WHAT THIS TASK INVOLVES:
If a line in the records below contains the word "optique", copy it out.

┄┄┄┄┄┄┄┄┄┄┄┄┄┄┄┄┄┄┄┄

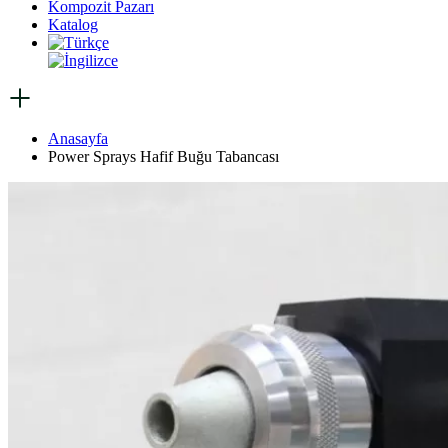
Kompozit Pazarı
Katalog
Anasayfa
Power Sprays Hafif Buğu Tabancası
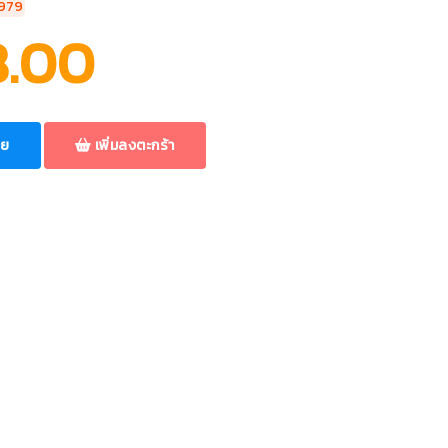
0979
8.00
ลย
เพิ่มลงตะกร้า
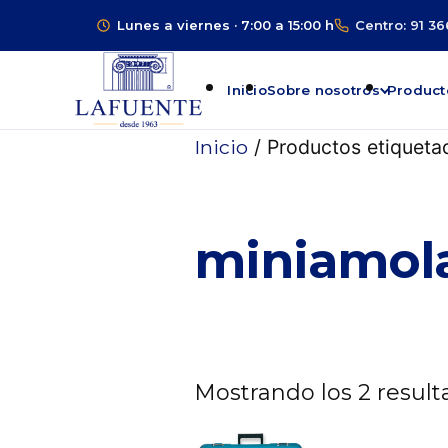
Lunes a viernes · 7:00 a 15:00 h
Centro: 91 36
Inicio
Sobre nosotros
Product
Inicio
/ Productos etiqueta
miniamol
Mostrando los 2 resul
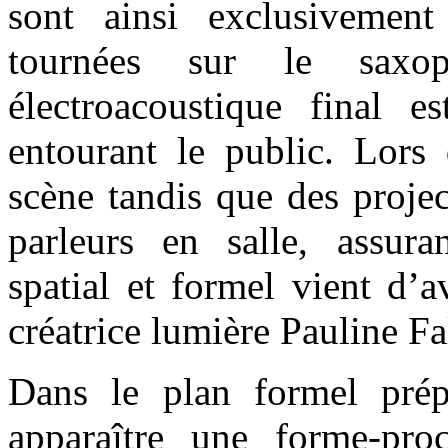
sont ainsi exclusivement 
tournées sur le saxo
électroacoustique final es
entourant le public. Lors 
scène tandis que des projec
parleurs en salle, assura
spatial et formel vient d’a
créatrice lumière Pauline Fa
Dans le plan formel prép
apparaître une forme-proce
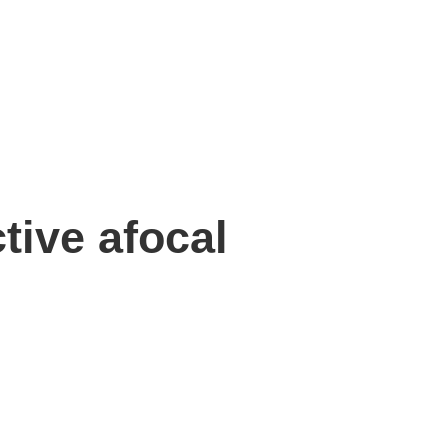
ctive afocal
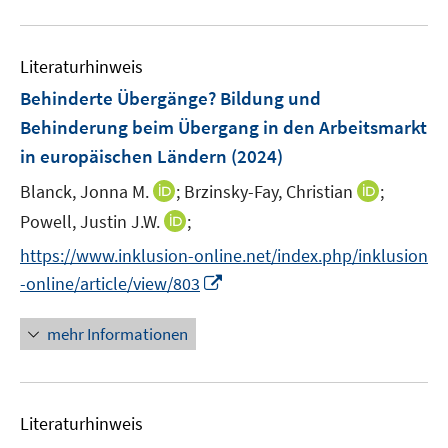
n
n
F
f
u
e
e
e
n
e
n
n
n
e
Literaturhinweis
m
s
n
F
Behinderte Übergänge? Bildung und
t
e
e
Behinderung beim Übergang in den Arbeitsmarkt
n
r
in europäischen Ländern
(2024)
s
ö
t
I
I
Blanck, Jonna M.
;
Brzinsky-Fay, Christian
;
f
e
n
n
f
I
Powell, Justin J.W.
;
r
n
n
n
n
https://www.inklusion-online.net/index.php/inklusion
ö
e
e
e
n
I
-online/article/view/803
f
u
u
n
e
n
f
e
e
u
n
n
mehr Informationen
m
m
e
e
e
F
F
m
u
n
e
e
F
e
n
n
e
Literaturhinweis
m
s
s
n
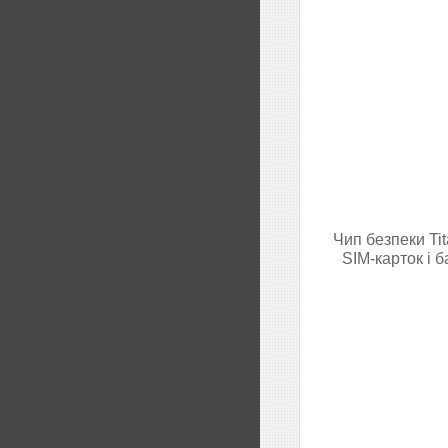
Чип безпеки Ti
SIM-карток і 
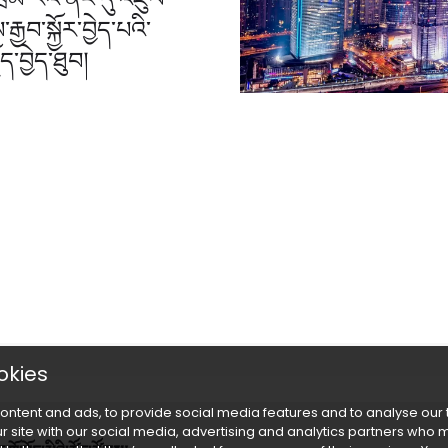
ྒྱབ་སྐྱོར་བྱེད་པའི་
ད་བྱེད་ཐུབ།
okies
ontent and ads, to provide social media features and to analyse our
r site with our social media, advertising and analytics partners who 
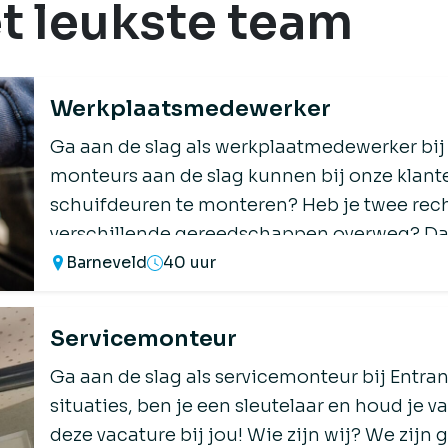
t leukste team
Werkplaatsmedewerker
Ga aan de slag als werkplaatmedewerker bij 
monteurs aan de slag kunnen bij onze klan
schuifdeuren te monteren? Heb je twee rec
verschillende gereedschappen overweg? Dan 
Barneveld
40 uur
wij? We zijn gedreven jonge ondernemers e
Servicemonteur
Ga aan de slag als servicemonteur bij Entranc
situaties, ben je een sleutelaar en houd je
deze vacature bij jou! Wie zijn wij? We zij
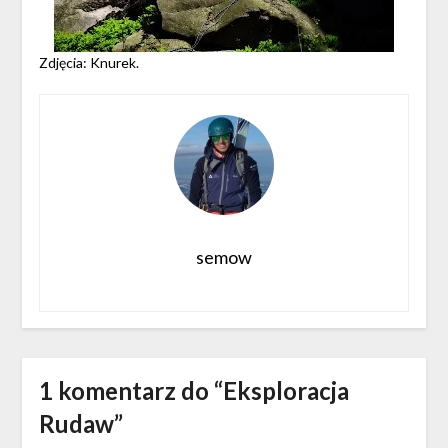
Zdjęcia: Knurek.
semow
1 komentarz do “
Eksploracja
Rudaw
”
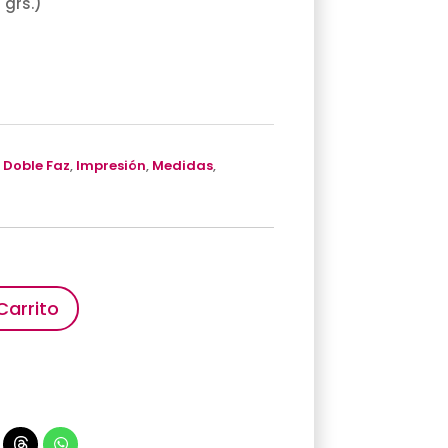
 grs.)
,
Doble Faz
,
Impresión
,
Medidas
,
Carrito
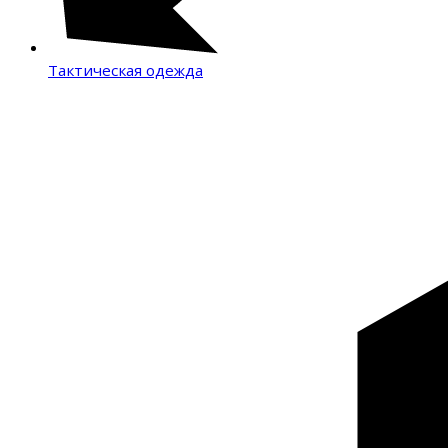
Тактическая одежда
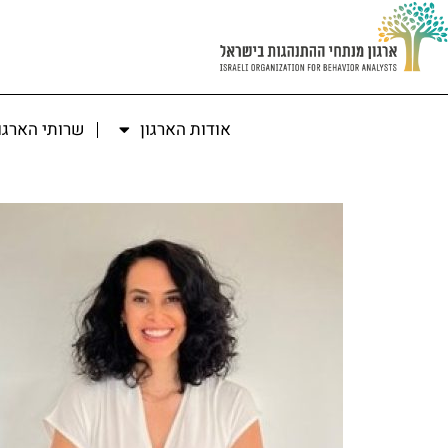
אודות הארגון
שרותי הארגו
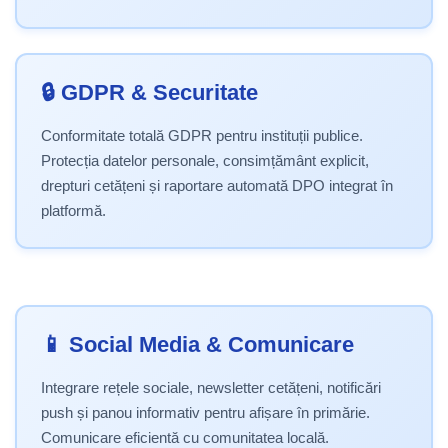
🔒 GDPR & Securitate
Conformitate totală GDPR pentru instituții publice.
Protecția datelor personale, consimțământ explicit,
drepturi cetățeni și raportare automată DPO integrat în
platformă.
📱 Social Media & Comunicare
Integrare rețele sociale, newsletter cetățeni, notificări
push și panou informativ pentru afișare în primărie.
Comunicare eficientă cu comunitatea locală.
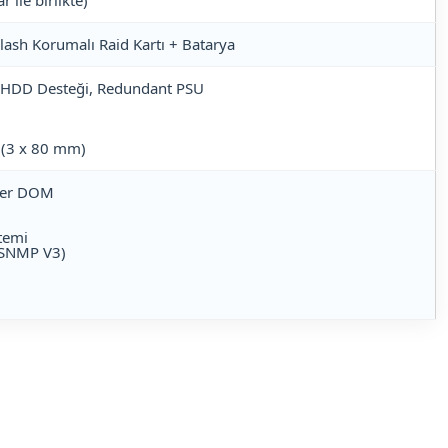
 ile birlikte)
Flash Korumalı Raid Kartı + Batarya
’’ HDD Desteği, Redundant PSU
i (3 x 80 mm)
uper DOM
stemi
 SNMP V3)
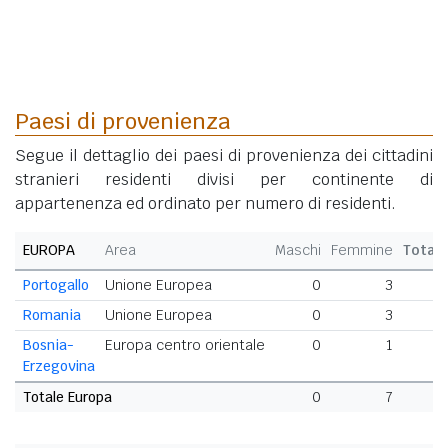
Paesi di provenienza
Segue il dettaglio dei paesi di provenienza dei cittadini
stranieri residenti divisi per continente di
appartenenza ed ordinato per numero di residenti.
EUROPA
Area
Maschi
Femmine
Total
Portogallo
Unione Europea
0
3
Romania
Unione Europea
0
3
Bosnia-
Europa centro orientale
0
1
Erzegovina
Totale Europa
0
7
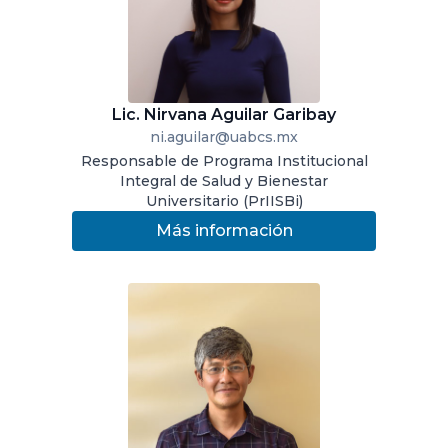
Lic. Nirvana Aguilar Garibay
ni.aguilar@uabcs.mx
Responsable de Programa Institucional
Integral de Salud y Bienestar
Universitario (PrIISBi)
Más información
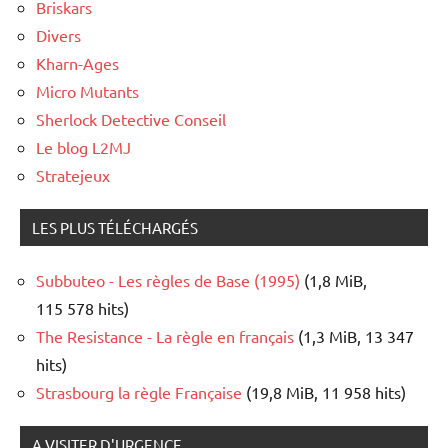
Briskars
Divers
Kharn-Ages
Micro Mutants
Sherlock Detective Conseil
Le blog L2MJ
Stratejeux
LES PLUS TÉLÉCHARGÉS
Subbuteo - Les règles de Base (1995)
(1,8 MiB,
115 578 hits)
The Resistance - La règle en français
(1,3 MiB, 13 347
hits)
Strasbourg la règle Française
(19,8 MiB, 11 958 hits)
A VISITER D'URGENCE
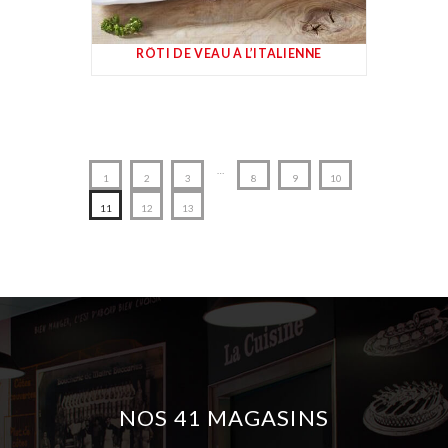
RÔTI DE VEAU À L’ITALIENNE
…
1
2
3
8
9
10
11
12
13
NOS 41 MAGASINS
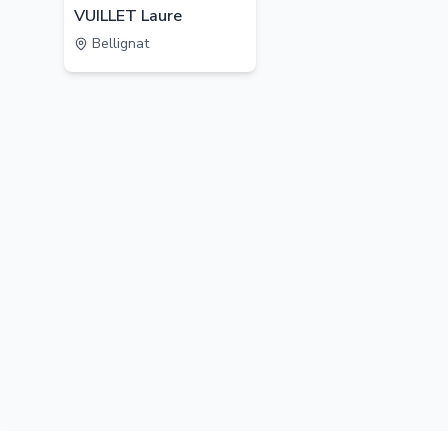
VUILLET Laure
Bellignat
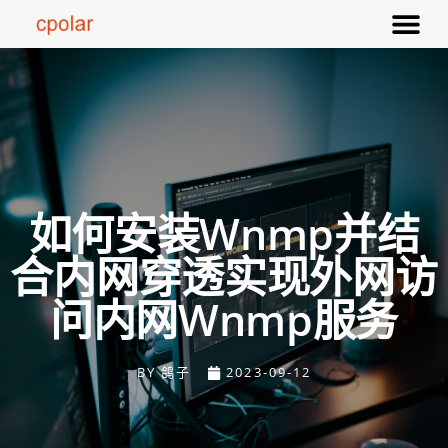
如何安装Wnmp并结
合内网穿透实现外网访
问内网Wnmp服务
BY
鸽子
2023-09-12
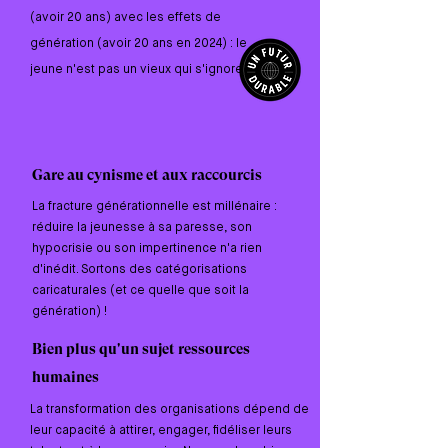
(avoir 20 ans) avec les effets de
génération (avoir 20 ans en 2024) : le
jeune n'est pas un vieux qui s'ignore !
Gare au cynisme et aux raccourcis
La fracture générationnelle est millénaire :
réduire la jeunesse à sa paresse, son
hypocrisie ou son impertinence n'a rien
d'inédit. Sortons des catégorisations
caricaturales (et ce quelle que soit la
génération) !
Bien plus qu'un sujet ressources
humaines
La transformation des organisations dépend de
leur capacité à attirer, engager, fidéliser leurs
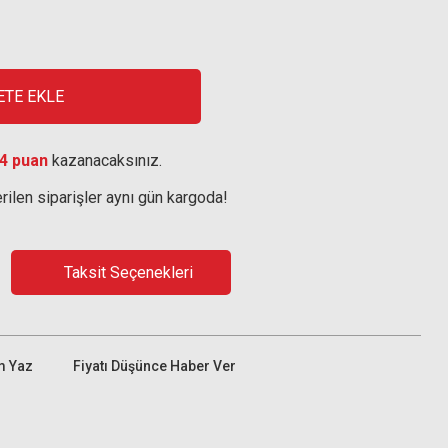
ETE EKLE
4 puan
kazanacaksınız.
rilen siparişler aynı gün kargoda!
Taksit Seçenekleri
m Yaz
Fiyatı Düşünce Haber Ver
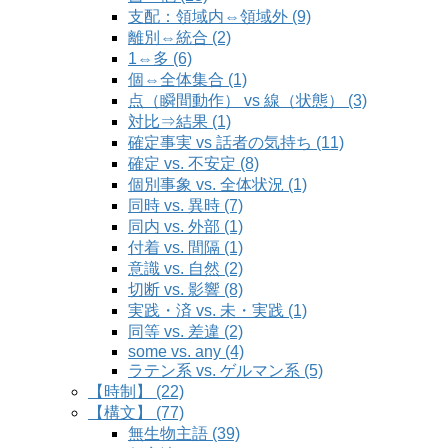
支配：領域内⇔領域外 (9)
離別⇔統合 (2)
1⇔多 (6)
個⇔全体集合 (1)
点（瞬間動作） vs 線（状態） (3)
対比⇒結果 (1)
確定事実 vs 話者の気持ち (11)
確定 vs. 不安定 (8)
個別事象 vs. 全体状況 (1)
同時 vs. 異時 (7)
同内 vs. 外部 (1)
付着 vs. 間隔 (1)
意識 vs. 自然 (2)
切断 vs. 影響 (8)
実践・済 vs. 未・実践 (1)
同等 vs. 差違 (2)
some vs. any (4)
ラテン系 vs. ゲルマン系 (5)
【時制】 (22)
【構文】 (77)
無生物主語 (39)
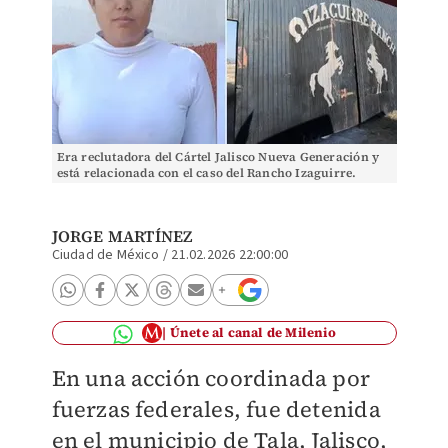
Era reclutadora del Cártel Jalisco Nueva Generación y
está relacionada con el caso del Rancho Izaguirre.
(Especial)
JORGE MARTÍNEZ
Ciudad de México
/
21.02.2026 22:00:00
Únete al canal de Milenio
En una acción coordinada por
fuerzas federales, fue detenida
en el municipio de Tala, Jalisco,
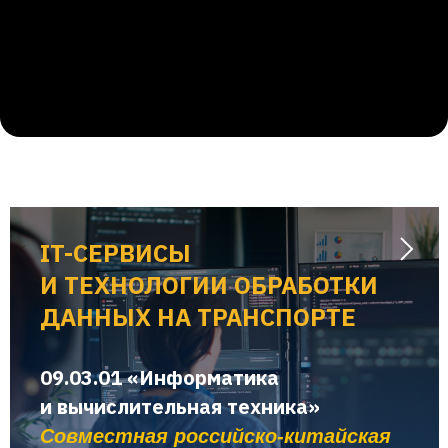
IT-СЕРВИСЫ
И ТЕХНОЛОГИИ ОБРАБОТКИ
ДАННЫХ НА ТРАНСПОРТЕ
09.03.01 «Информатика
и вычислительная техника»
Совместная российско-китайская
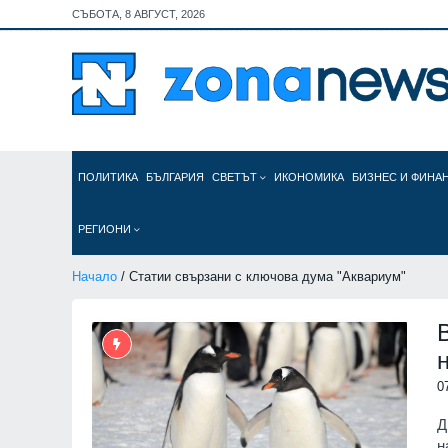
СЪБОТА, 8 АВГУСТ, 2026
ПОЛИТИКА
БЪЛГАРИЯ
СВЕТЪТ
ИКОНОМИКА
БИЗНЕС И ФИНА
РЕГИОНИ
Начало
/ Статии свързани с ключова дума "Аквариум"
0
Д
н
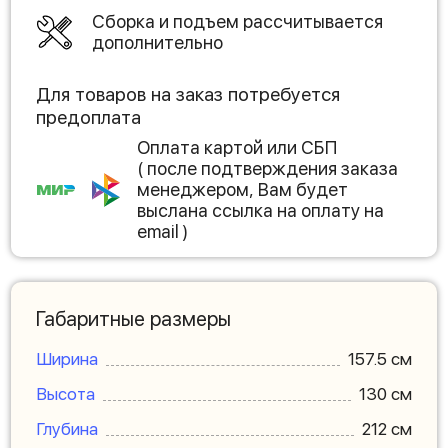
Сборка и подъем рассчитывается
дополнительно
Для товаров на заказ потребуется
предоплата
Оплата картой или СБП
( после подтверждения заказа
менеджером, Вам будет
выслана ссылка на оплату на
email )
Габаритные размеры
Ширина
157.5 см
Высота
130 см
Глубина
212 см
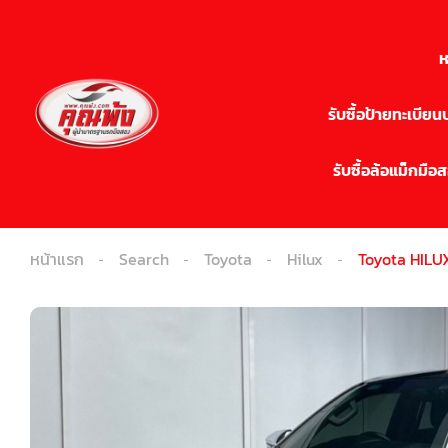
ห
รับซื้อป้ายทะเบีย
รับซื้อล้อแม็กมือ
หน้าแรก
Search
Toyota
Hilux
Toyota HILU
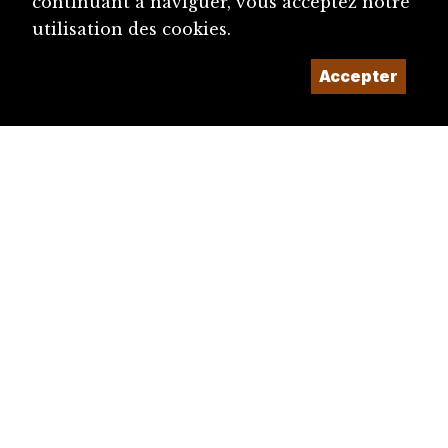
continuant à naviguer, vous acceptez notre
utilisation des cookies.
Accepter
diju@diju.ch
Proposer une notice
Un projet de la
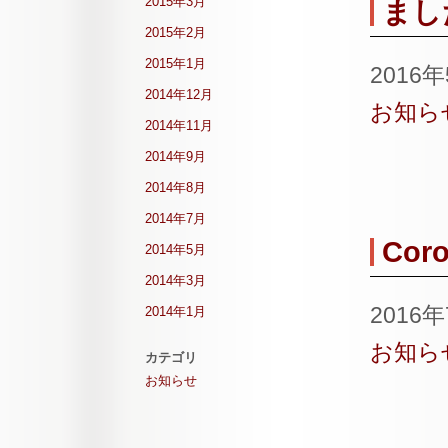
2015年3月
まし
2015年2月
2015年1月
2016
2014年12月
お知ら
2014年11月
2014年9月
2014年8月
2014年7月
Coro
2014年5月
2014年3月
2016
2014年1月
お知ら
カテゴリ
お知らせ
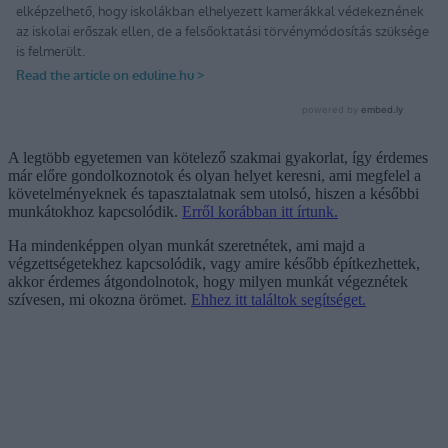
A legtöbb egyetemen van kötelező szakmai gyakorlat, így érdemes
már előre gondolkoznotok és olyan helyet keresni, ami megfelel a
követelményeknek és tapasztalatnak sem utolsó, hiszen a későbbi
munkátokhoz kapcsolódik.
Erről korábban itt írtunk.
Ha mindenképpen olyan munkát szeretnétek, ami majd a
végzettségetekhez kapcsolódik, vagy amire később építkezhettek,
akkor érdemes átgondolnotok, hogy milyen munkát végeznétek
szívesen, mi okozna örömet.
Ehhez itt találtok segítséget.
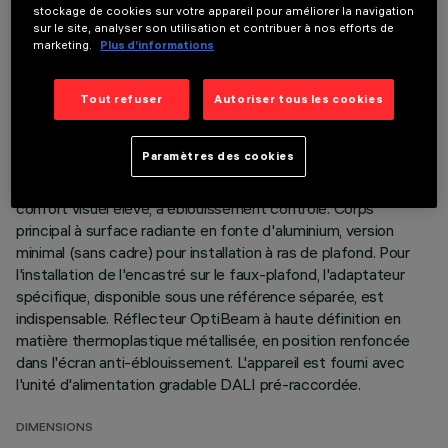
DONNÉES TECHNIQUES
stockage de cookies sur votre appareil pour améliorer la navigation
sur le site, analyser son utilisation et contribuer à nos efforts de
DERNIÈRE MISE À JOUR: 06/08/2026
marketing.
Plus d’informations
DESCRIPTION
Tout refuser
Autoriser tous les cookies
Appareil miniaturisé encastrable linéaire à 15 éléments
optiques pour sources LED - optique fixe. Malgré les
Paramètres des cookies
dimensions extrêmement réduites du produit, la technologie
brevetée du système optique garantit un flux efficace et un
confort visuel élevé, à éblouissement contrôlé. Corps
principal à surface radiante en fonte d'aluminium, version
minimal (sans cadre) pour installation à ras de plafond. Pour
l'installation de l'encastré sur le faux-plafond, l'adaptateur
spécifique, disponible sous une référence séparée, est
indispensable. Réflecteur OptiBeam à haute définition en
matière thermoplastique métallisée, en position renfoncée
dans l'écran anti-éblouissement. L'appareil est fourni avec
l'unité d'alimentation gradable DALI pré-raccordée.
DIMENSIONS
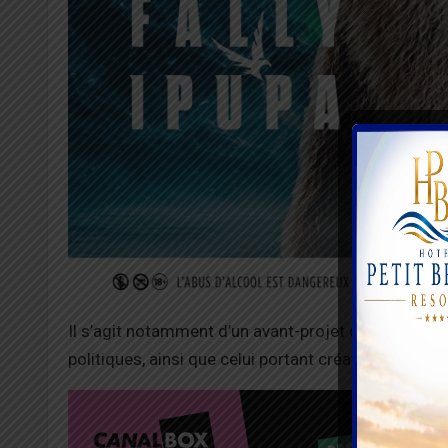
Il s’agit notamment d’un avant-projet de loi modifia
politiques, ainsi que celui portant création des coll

┄┄┄┄┄┄┄┄┄┄┄┄┄┄┄┄┄┄┄┄

RESPONSE TO THE EXERCISE:
optiques pour sources LED - optique fixe. Malgré les
brevetée du système optique garantit un flux efficace et un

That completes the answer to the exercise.